Note that it’s crucial to create a well-formed S-Expression so that the parser gets to the eval phase. However, you also need to have it throw an error so that the admin does not overwrite his cookie. This is what the reference to foo is for.

Now that we have our signed token, we can create our inner XSS. You can look at the exploit script for details, but mine is just a dumb redirect to a domain I control with the cookies as a query parameter. Make sure that the script tag this is enclosed in has our predicted nonce. Otherwise, Chrome will not run it. Since we need this to be injected, register an account on SaMOA using this as the username. You must also create an account on Upd8t0r by hitting the /samoa endpoint once.

We’re now very close. All that remains is to write our outer XSS, which will be wrapped in the ractive impersonation tag. This script first needs to hit the /login endpoint of Upd8t0r using the malicious token we created earlier. Then, it needs to have the client POST to /login with the password you set. It’s probably easier to perform this POST as a redirect by creating a form on the page and submitting it. Then, when Chrome renders the welcome screen, your exploit will execute, giving you the admin’s cookies.

And that’s it, you’ve gotten the flag!

Issues and Lessons Learned

As I mentioned earlier, this problem ended up being significantly harder than I intended. I knew it would be tricky, but I had anticipated solve counts around 40/5 instead of 16/2. So what went wrong?
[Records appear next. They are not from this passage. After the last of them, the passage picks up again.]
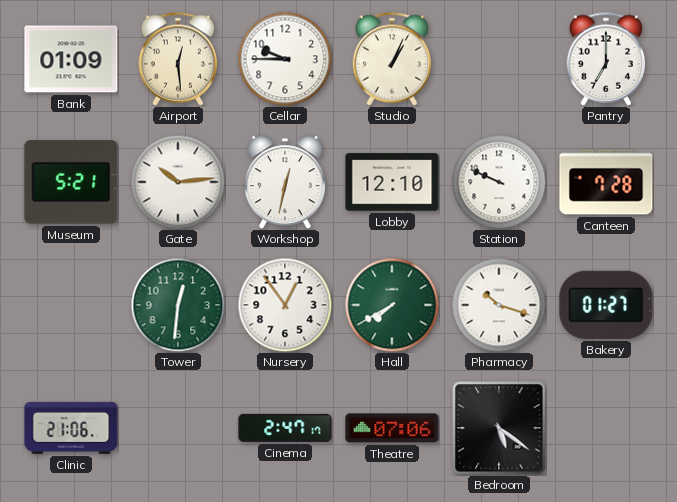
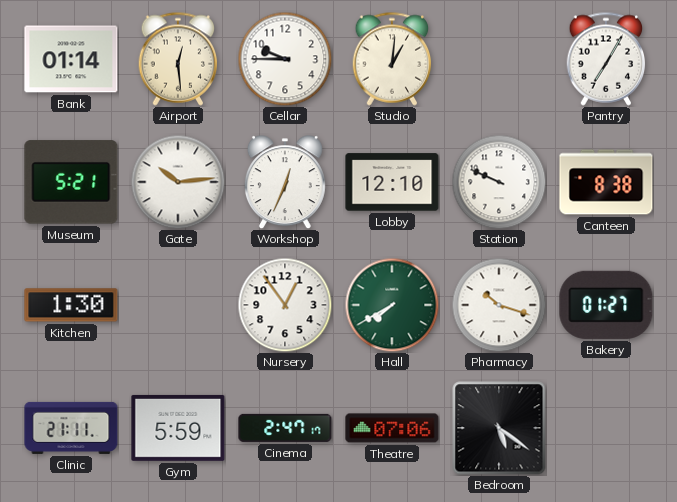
Bank: 01:09 -> 01:14
Studio: 1:04 -> 1:01
Pantry: 7:00 -> 7:05
Workshop: 12:32 -> 12:34
Canteen: 7:28 -> 8:38
Kitchen: none -> 1:30
Tower: 12:31 -> none
Clinic: 21:06 -> 21:11
Gym: none -> 5:59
Well the cop-out answer is that because Plaid was only 36 hours this year, teams didn’t have enough time. Whil this is true, it masks some deeper issues that I could have prevented. Firstly, the source leak at the beginning was a little bit too guessy. I thought it was obvious, and testers found it quickly as well, but I think people are used to seeing LFI as the result of query params, and were confused by this related, but more disguised endpoint.

Beyond that, I think the encoding issue with the LFI was especially problematic. Everyone assumed that it was just a corrupted binary, not realizing that the translation from latin1 to utf-8 was the issue. It might have been a little contrived, but I think casing on whether it was a binary or not and then changing the mime type to something more appropriate would have helped teams along.

Finally, I think this was just too complicated. As for this, I’m divided. On the one hand, I think that this exploit chain was one of the most fun I’ve ever performed. At the same time, seeing first hand the frustration of all those on IRC confused by the different pieces, I’m not sure that it was appropriate for a CTF. For organizers, I’ll leave this decision up to you, and for players, I’ll try to be more considerate next time (perhaps with more intermediate flags).

It’s also worth noting that at least one of the two teams who solved this problem did not use this exact exploit. They instead noted that although you can’t run JS on the post pages, you can embed a meta redirect tag to transfer the bot over to a domain you control. While it’s always annoying as a problem developer to see bypasses to your problem, in this case they only bypassed the XSS on SaMOA, and in a very clever way.

Thanks

Thanks to all who played, and congratulations to TeaDeliverers and GermanysNextRopModel for solving part two. Please feel free to complain or offer suggestions to @zwad3. Thanks!